题目链接:A - The game of Osho
思路:SG打表找规律,发现在b为奇数时,0、1均匀分布,b为偶数时且满足n%(b+1) = b时sg值为2,打表程序如下:
#include<set>
#include<iostream>
#include<cstring>
#include<cmath>
#include<cstdio>
#include<cstdlib>
#include<map>
#include<algorithm>
#include<vector>
#include<queue>
#include<stack>
#define ll long long
#define ull unsigned long long
#define pb push_back
#define mp make_pair
#define rep(i,a,b) for(auto i=a;i<=b;++i)

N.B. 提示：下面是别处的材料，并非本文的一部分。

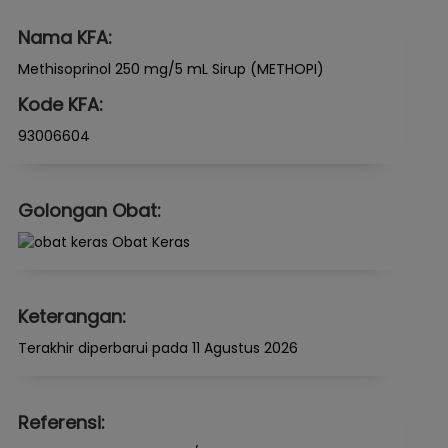
Nama KFA:
Methisoprinol 250 mg/5 mL Sirup (METHOPI)
Kode KFA:
93006604
Golongan Obat:
Obat Keras
Keterangan:
Terakhir diperbarui pada 11 Agustus 2026
Referensi:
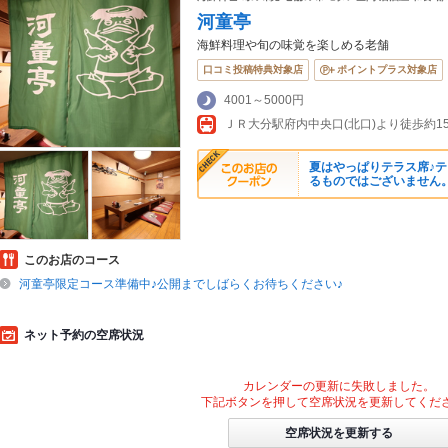
河童亭
海鮮料理や旬の味覚を楽しめる老舗
口コミ投稿特典対象店
ポイントプラス対象店
4001～5000円
ＪＲ大分駅府内中央口(北口)より徒歩約15
夏はやっぱりテラス席♪
るものではございません
このお店のコース
河童亭限定コース準備中♪公開までしばらくお待ちください♪
ネット予約の空席状況
カレンダーの更新に失敗しました。
下記ボタンを押して空席状況を更新してくだ
空席状況を更新する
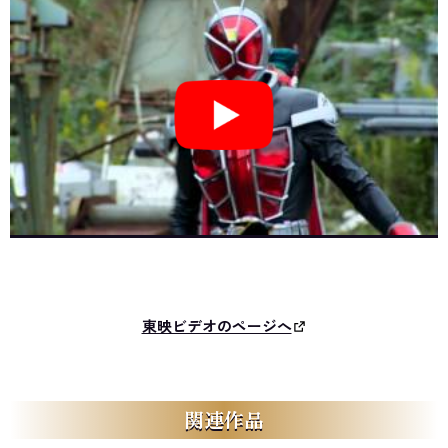
東映ビデオのページへ
関連作品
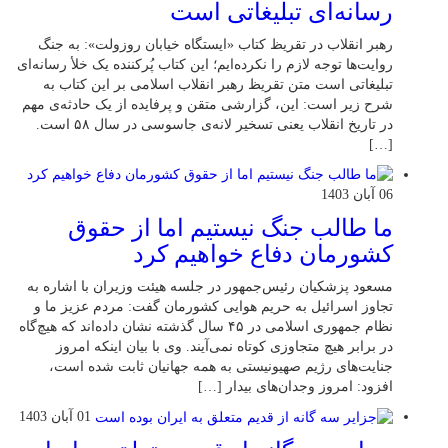
رسانه‌ای تبلیغاتی است
رهبر انقلاب در تقریظ کتاب «ایستگاه خیابان روزولت»: به جنگ
روایت‌ها توجه لازم را نکرده‌ایم؛ این کتاب پُرکننده‌ یک خلأ رسانه‌ای
تبلیغاتی است متن تقریظ رهبر انقلاب اسلامی بر این کتاب به
شرح زیر است: این، گزارشی متقن و پرفایده از یک حادثه‌ی مهم
در تاریخ انقلاب یعنی تسخیر لانه‌ی جاسوسی در سال ۵۸ است.
[…]
06 آبان 1403
ما طالب جنگ نیستیم اما از حقوق
کشورمان دفاع خواهیم کرد
مسعود پزشکیان رئیس‌جمهور در جلسه هیئت وزیران با اشاره به
تجاوز اسرائیل به حریم هوایی کشورمان گفت: مردم عزیز ما و
نظام جمهوری اسلامی در ۴۵ سال گذشته نشان داده‌اند که هیچ‌گاه
در برابر هیچ متجاوزی کوتاه نمی‌آیند. وی با بیان اینکه امروز
جنایت‌های رژیم صهیونیستی به همه جهانیان ثابت شده است،
افزود: امروز وجدان‌های بیدار […]
01 آبان 1403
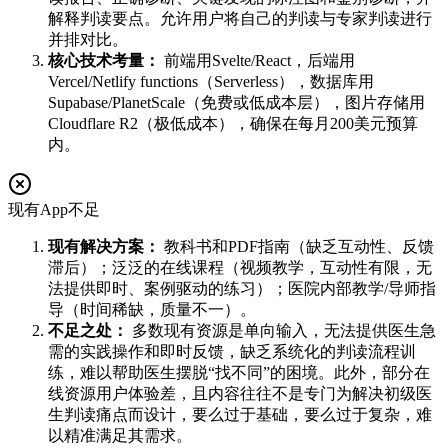
解释判读要点。允许用户将自己的判读与专家判读进行
并排对比。
核心技术考量：
前端用Svelte/React，后端用
Vercel/Netlify functions（Serverless），数据库用
Supabase/PlanetScale（免费或低成本层），图片存储用
Cloudflare R2（极低成本），确保在每月200美元预算
内。
现有App不足
现有解决方案：
教科书和PDF指南（缺乏互动性、反馈
滞后）；泛泛的在线课程（视频教学，互动性有限，无
法提供即时、案例驱动的练习）；医院内部教学/导师指
导（时间稀缺，质量不一）。
不足之处：
多数现有资源是单向输入，无法提供医生急
需的实践操作和即时反馈，缺乏系统化的判读流程训
练，难以帮助医生摆脱“找不同”的困境。此外，部分在
线资源用户体验差，且内容往往不是专门为解决初级医
生判读痛点而设计，要么过于基础，要么过于复杂，难
以精准满足其需求。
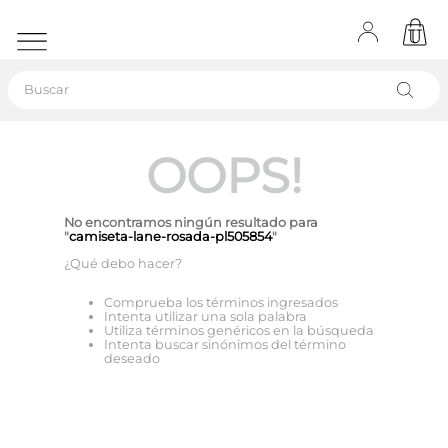
Buscar
OOPS!
No encontramos ningún resultado para
"
camiseta-lane-rosada-pl505854
"
¿Qué debo hacer?
Comprueba los términos ingresados
Intenta utilizar una sola palabra
Utiliza términos genéricos en la búsqueda
Intenta buscar sinónimos del término
deseado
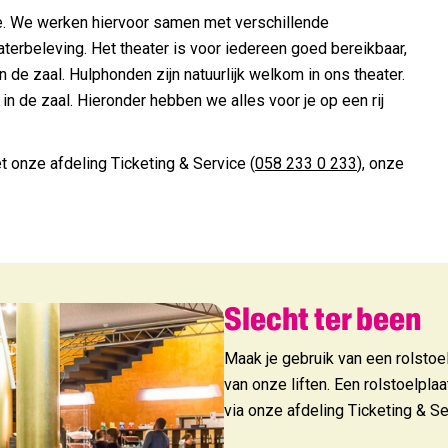
nie. We werken hiervoor samen met verschillende
nieuwsbrief wil je ontvangen?
aterbeleving. Het theater is voor iedereen goed bereikbaar,
 de zaal. Hulphonden zijn natuurlijk welkom in ons theater.
elijkse update
n de zaal. Hieronder hebben we alles voor je op een rij
ts: het laatste theaternieuws, updates en info over nieuwe kaart
ox.
t onze afdeling Ticketing & Service (
058 233 0 233
), onze
monie Young update
elijkse update en tips voor iedereen tussen 12 en 29 jaar.
melden
Slecht ter been
Maak je gebruik van een rolstoe
van onze liften. Een rolstoelplaa
via onze afdeling Ticketing & 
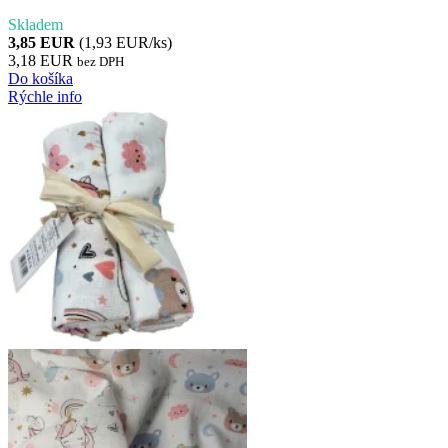
Skladem
3,85 EUR
(1,93 EUR/ks)
3,18 EUR
bez DPH
Do košíka
Rýchle info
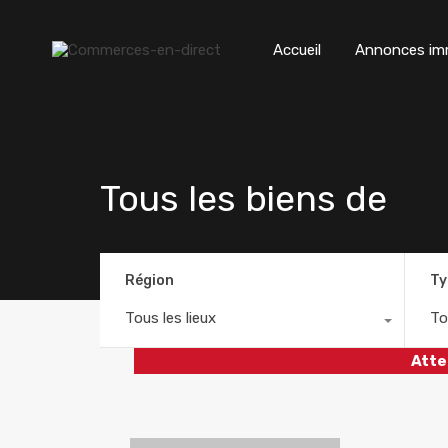
Accueil
Annonces imm
Tous les biens de
Région
Ty
Tous les lieux
To
Atte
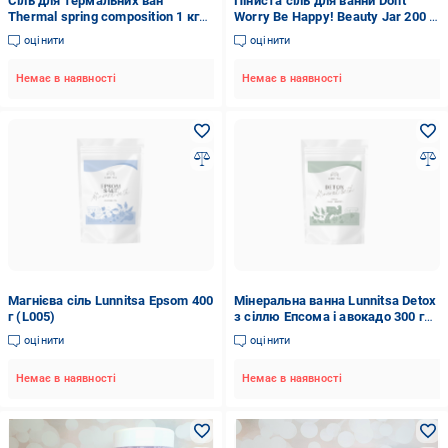
Сіль для термальних ван
Піниста сіль для ванни Don't
Thermal spring composition 1 кг
Worry Be Happy! Beauty Jar 200 г
(27617076)
(4751030830339)
оцінити
оцінити
Немає в наявності
Немає в наявності
Магнієва сіль Lunnitsa Epsom 400
Мінеральна ванна Lunnitsa Detox
г (L005)
з сіллю Епсома і авокадо 300 г
(L001)
оцінити
оцінити
Немає в наявності
Немає в наявності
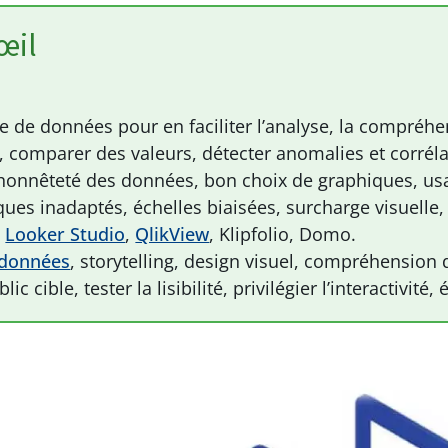
œil
e de données pour en faciliter l’analyse, la compréhen
s, comparer des valeurs, détecter anomalies et corrél
, honnêteté des données, bon choix de graphiques, usa
es inadaptés, échelles biaisées, surcharge visuelle, 
,
Looker Studio
,
QlikView
, Klipfolio, Domo.
 données
, storytelling, design visuel, compréhension 
c cible, tester la lisibilité, privilégier l’interactivité, 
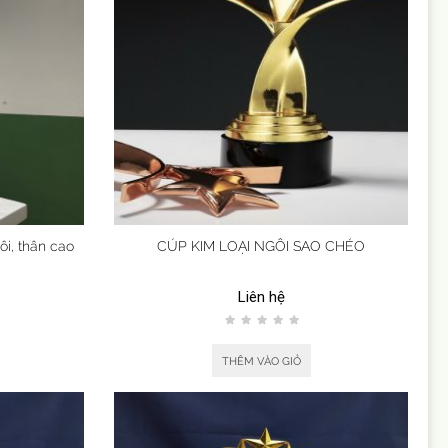
ôi, thân cao
CÚP KIM LOẠI NGÔI SAO CHÉO
Liên hệ
THÊM VÀO GIỎ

#define bep(i,a,b) for(auto i=a;i>=b;--i)
#define lowbit(x) (x&(-x))
#define ch() getchar()
#define pc(x) putchar(x)
using namespace std;
template<typename T>void read(T&x){
static char c;static int f;
for(c=ch(),f=1;c<'0'||c>'9';c=ch())if(c=='-')f=-f;
for(x=0;c>='0'&&c<='9';c=ch())x=x*10+(c&15);x*=f;
}
template<typename T>void write(T x){
static char q[65];int cnt=0;
if(x<0)pc('-'),x=-x;
q[++cnt]=x%10,x/=10;
while(x)
q[++cnt]=x%10,x/=10;
while(cnt)pc(q[cnt--]+'0');
}
const int N = 1e5+10;
ll b,_;int n;
int f[N];
int sg(int id){
if(f[id] != -1)return f[id];
set<int>S;
ll p = 1;
while(p<=id){
S.insert(sg(id-p));
p=b*p;
}
int now = 0;
while(S.count(now))now++;
f[id] = now;
return now;
}
void solve(){
while(true){
memset(f,-1,sizeof f);f[0] = 0;f[1] = 1;
read(b);read(n);
rep(i,0,n){
if(sg(i)==2)printf("%d\n",i);
}
}
}
signed main(){solve(); return 0; }
AC代码如下:
#include<set>
#include<iostream>
#include<cstring>
#include<cmath>
#include<cstdio>
#include<cstdlib>
#include<map>
#include<algorithm>
#include<vector>
#include<queue>
#include<stack>
#define ll long long
#define ull unsigned long long
#define pb push_back
#define mp make_pair
#define rep(i,a,b) for(auto i=a;i<=b;++i)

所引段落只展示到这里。